### LISTED RECORDS
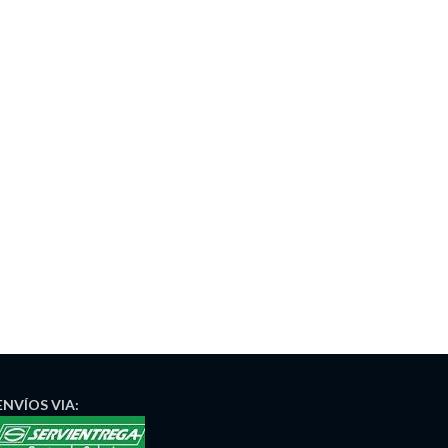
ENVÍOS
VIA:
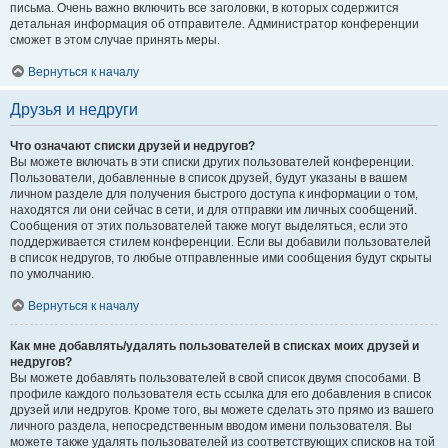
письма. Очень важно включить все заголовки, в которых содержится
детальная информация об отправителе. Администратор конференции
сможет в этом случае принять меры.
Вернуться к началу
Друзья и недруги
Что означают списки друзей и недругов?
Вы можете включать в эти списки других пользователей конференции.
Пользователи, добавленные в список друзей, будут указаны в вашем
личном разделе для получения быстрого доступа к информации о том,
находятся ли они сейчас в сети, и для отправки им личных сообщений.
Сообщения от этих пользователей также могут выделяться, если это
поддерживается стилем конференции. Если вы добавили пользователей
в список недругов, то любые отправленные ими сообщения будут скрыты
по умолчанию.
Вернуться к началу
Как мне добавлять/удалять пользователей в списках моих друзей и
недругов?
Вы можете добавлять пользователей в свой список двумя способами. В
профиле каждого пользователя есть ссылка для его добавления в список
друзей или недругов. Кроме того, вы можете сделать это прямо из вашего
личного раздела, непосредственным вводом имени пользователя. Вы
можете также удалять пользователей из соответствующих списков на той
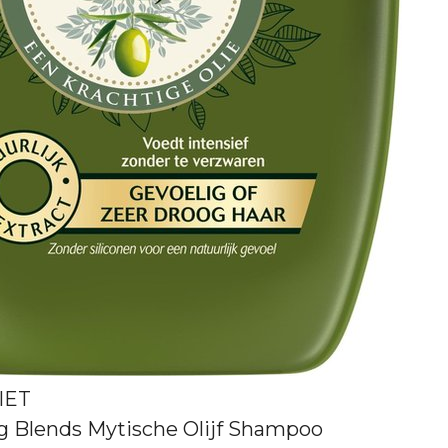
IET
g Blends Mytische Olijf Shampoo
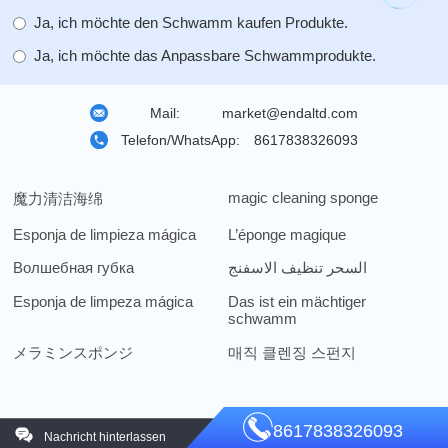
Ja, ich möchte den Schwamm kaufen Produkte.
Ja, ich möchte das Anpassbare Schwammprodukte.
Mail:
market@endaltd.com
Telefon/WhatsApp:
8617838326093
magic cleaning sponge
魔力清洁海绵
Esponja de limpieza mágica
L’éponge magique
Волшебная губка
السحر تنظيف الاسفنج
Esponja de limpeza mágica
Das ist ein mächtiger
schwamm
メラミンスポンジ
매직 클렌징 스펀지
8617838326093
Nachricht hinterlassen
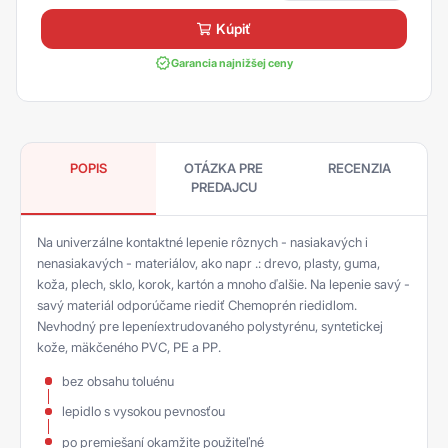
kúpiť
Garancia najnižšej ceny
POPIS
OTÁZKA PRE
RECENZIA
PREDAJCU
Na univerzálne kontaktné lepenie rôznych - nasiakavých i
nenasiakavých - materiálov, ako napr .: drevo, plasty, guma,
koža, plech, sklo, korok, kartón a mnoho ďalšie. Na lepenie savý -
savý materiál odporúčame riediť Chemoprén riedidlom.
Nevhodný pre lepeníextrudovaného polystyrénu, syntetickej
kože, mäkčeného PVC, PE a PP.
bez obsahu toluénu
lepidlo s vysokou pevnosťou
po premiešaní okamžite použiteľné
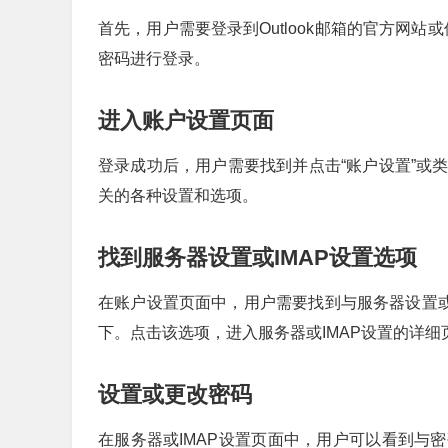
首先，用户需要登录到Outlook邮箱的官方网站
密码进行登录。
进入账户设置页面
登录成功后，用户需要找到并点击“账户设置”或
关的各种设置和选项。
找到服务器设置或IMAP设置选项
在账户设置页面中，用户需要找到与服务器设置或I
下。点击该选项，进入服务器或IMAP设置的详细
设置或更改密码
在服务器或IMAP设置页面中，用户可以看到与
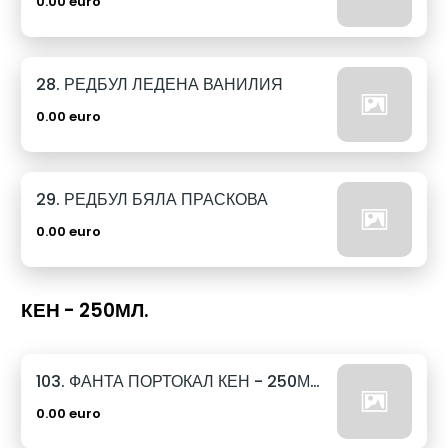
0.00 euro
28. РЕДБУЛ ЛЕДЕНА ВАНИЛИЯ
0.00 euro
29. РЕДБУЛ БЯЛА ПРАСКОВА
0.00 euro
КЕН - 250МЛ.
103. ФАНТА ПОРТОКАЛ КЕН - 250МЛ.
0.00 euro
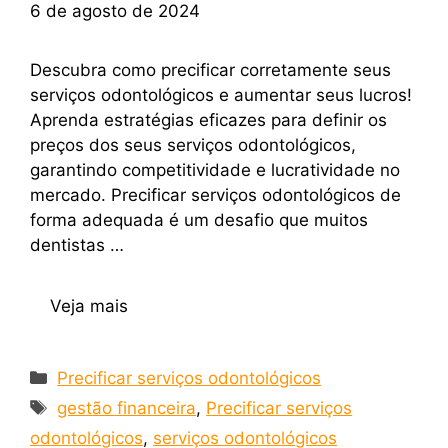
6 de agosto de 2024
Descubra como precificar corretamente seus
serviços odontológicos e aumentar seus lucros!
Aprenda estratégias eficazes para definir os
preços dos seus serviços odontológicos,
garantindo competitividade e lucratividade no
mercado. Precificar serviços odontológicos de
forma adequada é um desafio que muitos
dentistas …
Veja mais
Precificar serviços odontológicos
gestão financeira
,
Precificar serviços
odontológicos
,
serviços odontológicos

==

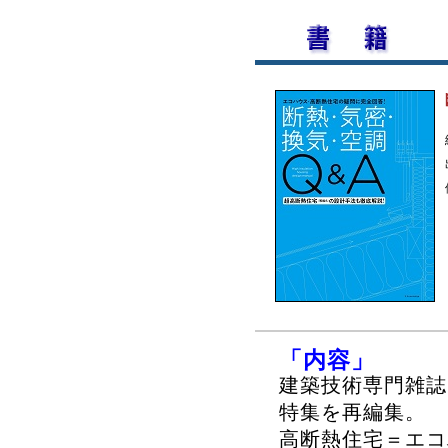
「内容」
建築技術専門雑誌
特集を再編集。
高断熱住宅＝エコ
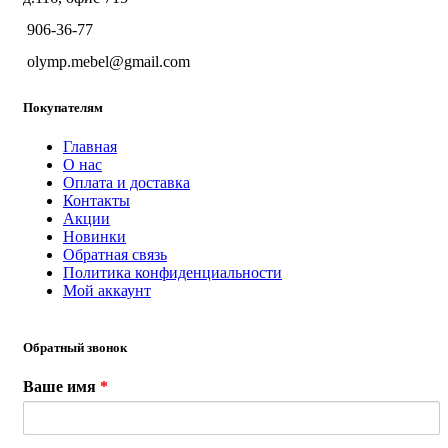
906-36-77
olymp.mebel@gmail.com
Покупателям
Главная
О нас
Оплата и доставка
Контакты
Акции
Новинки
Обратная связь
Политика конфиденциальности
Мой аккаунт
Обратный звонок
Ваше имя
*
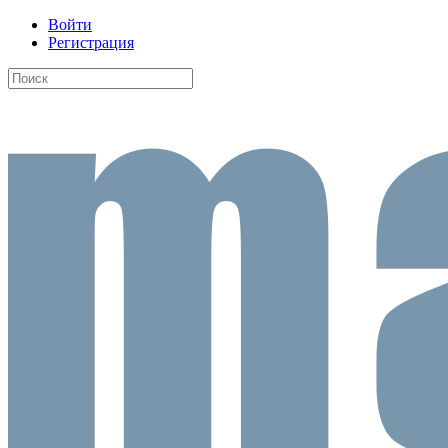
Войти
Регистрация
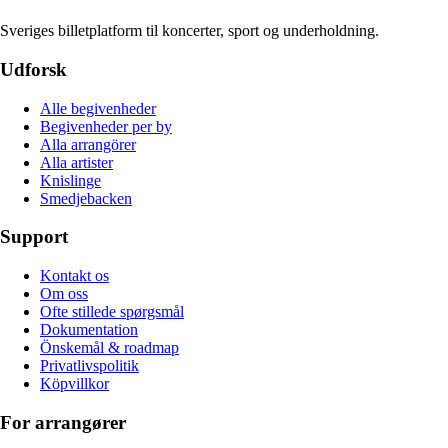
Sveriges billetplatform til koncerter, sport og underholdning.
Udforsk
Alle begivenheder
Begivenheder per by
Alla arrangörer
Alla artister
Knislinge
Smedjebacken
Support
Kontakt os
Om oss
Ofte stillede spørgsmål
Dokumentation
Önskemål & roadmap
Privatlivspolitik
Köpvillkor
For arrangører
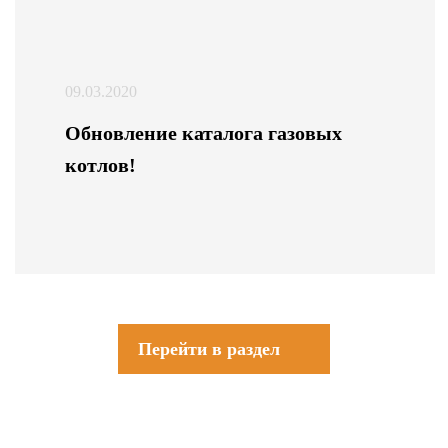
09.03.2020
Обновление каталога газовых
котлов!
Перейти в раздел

### PROBLEM
Check each line of the listing above for the string "добавлять" and return those that contain it.

### EXERCISE RESPONSE
Как мне добавлять/удалять пользователей в списках моих друзей и
Вы можете добавлять пользователей в свой список двумя способами. В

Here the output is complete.